Вот Шабельский: «…я такой же мерзавец и свинья в ермолке, как и все. Моветон и старый башмак. Я всегда себя браню. Кто я? Что я? Был богат, свободен, немножко счастлив, а теперь… нахлебник, приживалка, обезличенный шут…» и т. д.

Но дело даже не в самом монологе, а в монологическом строе речи. И тогда, когда люди говорят охотно и много (как Тригорин), и тогда, когда они скупы в словах, эта потребность в самораскрытии, этот исповедальный тон так явственны, так хорошо слышны. Сплошь и рядом у чеховских персонажей даже реплика – маленький монолог.

Послушайте Лебедева: «Какое мое мировоззрение?.. Сижу и каждую минуту околеванца жду – вот мое мировоззрение. Нам, брат, не время с тобой о мировоззрении думать… Так-то (кричит) Гаврила!..»

Он же: «Впрочем, я баба, баба… Обабился я, как старый кринолин… Не слушай меня… Никого, себя только слушай…»

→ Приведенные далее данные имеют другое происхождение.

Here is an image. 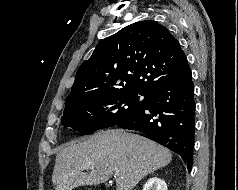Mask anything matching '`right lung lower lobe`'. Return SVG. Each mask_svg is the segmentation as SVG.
<instances>
[{
    "label": "right lung lower lobe",
    "mask_w": 238,
    "mask_h": 190,
    "mask_svg": "<svg viewBox=\"0 0 238 190\" xmlns=\"http://www.w3.org/2000/svg\"><path fill=\"white\" fill-rule=\"evenodd\" d=\"M195 107L192 73L187 65L176 77L149 93L140 110L116 125L148 134L150 139L179 154L191 171Z\"/></svg>",
    "instance_id": "obj_1"
}]
</instances>
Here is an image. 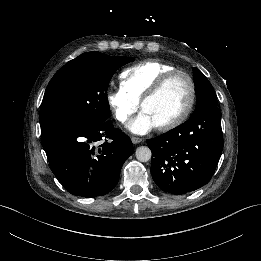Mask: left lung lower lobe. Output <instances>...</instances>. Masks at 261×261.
I'll return each instance as SVG.
<instances>
[{"label":"left lung lower lobe","instance_id":"0a47b994","mask_svg":"<svg viewBox=\"0 0 261 261\" xmlns=\"http://www.w3.org/2000/svg\"><path fill=\"white\" fill-rule=\"evenodd\" d=\"M147 144L153 150L151 174L161 190L176 195L195 191L211 180L222 153L220 111L205 108Z\"/></svg>","mask_w":261,"mask_h":261}]
</instances>
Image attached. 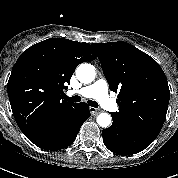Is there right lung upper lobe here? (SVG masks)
Masks as SVG:
<instances>
[{
	"label": "right lung upper lobe",
	"mask_w": 178,
	"mask_h": 178,
	"mask_svg": "<svg viewBox=\"0 0 178 178\" xmlns=\"http://www.w3.org/2000/svg\"><path fill=\"white\" fill-rule=\"evenodd\" d=\"M96 58L92 46L50 38L25 50L16 61L7 91L14 118L24 135L70 118L77 103L63 100L76 67Z\"/></svg>",
	"instance_id": "obj_1"
}]
</instances>
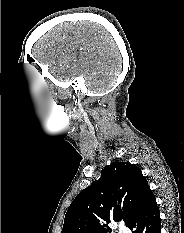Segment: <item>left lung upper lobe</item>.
Masks as SVG:
<instances>
[{
    "mask_svg": "<svg viewBox=\"0 0 184 233\" xmlns=\"http://www.w3.org/2000/svg\"><path fill=\"white\" fill-rule=\"evenodd\" d=\"M150 190L137 166L113 162L72 201L61 233H111L108 224L121 220L127 226Z\"/></svg>",
    "mask_w": 184,
    "mask_h": 233,
    "instance_id": "1",
    "label": "left lung upper lobe"
}]
</instances>
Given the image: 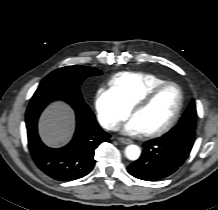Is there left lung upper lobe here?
Instances as JSON below:
<instances>
[{
    "mask_svg": "<svg viewBox=\"0 0 218 210\" xmlns=\"http://www.w3.org/2000/svg\"><path fill=\"white\" fill-rule=\"evenodd\" d=\"M196 106L195 101L192 100L189 104L187 110L183 114L182 118L180 119V122L177 126H175L172 130H170L168 133L165 134L167 137H176L177 135L181 134V130L186 129L193 133L195 137V124H196Z\"/></svg>",
    "mask_w": 218,
    "mask_h": 210,
    "instance_id": "1",
    "label": "left lung upper lobe"
}]
</instances>
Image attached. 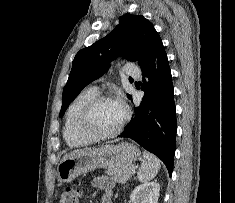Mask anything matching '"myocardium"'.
Returning <instances> with one entry per match:
<instances>
[{
  "label": "myocardium",
  "instance_id": "myocardium-1",
  "mask_svg": "<svg viewBox=\"0 0 235 203\" xmlns=\"http://www.w3.org/2000/svg\"><path fill=\"white\" fill-rule=\"evenodd\" d=\"M104 101H118L124 109V116L120 124L114 130L107 133H100L92 127L91 119L95 108ZM129 118H130V110L123 102L115 99L110 95L97 94L83 108L79 119V130L82 134L88 136L92 140H105L115 137L119 133H121V131L124 129L125 125L127 124Z\"/></svg>",
  "mask_w": 235,
  "mask_h": 203
}]
</instances>
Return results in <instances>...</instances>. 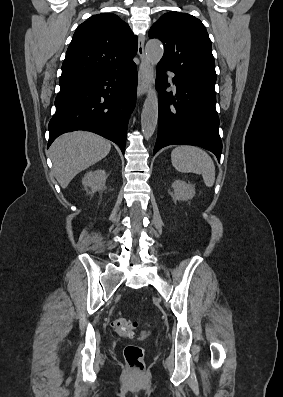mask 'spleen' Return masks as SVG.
<instances>
[{"label":"spleen","mask_w":283,"mask_h":397,"mask_svg":"<svg viewBox=\"0 0 283 397\" xmlns=\"http://www.w3.org/2000/svg\"><path fill=\"white\" fill-rule=\"evenodd\" d=\"M172 165L179 172L201 174L207 187L215 182V165L212 158L201 148L177 146L171 152Z\"/></svg>","instance_id":"3e777b00"}]
</instances>
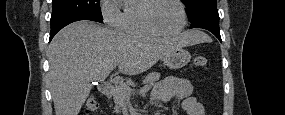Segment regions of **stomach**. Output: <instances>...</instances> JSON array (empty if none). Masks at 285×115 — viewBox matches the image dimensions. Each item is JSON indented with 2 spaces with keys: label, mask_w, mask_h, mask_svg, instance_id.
Wrapping results in <instances>:
<instances>
[{
  "label": "stomach",
  "mask_w": 285,
  "mask_h": 115,
  "mask_svg": "<svg viewBox=\"0 0 285 115\" xmlns=\"http://www.w3.org/2000/svg\"><path fill=\"white\" fill-rule=\"evenodd\" d=\"M191 59L190 53L182 47L175 48L162 57L165 66L170 69L184 67Z\"/></svg>",
  "instance_id": "1"
}]
</instances>
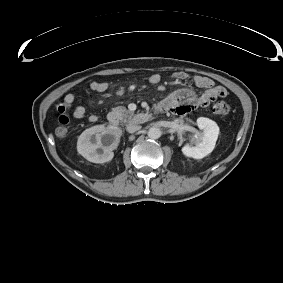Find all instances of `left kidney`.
<instances>
[{
	"instance_id": "left-kidney-1",
	"label": "left kidney",
	"mask_w": 283,
	"mask_h": 283,
	"mask_svg": "<svg viewBox=\"0 0 283 283\" xmlns=\"http://www.w3.org/2000/svg\"><path fill=\"white\" fill-rule=\"evenodd\" d=\"M197 126L203 132L193 137L194 146L184 145L182 153L187 157L202 159L214 150L219 135V127L215 121L205 117L197 119Z\"/></svg>"
}]
</instances>
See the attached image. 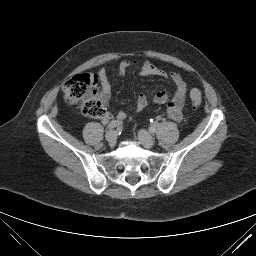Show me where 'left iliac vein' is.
<instances>
[{"instance_id":"obj_1","label":"left iliac vein","mask_w":256,"mask_h":256,"mask_svg":"<svg viewBox=\"0 0 256 256\" xmlns=\"http://www.w3.org/2000/svg\"><path fill=\"white\" fill-rule=\"evenodd\" d=\"M138 139L146 148H152L155 145L154 138L145 130L138 132Z\"/></svg>"}]
</instances>
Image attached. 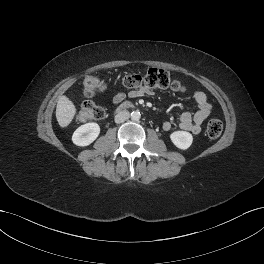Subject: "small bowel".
<instances>
[{
    "label": "small bowel",
    "mask_w": 264,
    "mask_h": 264,
    "mask_svg": "<svg viewBox=\"0 0 264 264\" xmlns=\"http://www.w3.org/2000/svg\"><path fill=\"white\" fill-rule=\"evenodd\" d=\"M148 91L144 88L132 90L129 92V96L132 98L140 97L147 94ZM192 96L196 101L199 110L192 114L191 112H184L181 114L178 125L182 130L188 131L193 135H198L201 132L202 124L210 115L212 106L207 99V96L204 92L199 90H194ZM125 99V94L119 92L114 95L112 99L113 107L118 106ZM163 130L169 131L172 128V124L169 121L163 123Z\"/></svg>",
    "instance_id": "obj_1"
}]
</instances>
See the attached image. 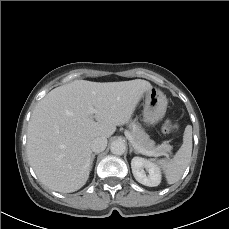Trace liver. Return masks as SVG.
<instances>
[{
  "mask_svg": "<svg viewBox=\"0 0 229 229\" xmlns=\"http://www.w3.org/2000/svg\"><path fill=\"white\" fill-rule=\"evenodd\" d=\"M151 89L148 81L135 79L75 80L51 90L38 102L28 124L27 155L38 179L62 193L83 187L91 170L93 139H107L116 126L128 123ZM91 107L97 112L90 114Z\"/></svg>",
  "mask_w": 229,
  "mask_h": 229,
  "instance_id": "6515ba94",
  "label": "liver"
}]
</instances>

Вершинин: «…с Немецкой улицы я хаживал в Красные казармы. Там на пути угрюмый мост, под мостом вода шумит. Одинокому становится грустно на душе».

Как видите, даже бытовые подробности побуждают к самораскрытию.

Этот «маленький монолог» – назовем его так, – с моей точки зрения, подлинное открытие Чехова. Он создает особую ауру, при которой герои – при всей их суверенности – приближают к нам личность автора. Быть может, это в значительной мере и объясняет то волнение, которое рождается в зале. Не думая об этом, не сознавая того, мы испытываем благодарность к писателю за его доверие к нашей чуткости.

У Клемансо был трезвый ум. Именно он сказал, что у того, кто не был радикалом в юности, нет сердца, а у того, кто не стал консерватором в старости, нет головы. И вместе с тем этот политик по призванию знал истинную цену политике! Когда знаменитый пианист Падеревский стал премьером послевоенной Польши, Клемансо, повстречав его в Версале, на конференции, усмехнулся: «Как это вы пали так низко?» Право, какая-то тайна кроется в этом хождении во власть! Оксман рассказывал мне, что Горький хотел быть наркомом просвещения.

Герберт Уэллс однажды заметил: «Вы написали те страницы, которые хотели, ответили на письма, наступает час, когда вам становится скучно – это и есть время для любви». Литератор не станет его оспаривать, но те, кто знают его биографию, поразятся тому, как он часто скучал!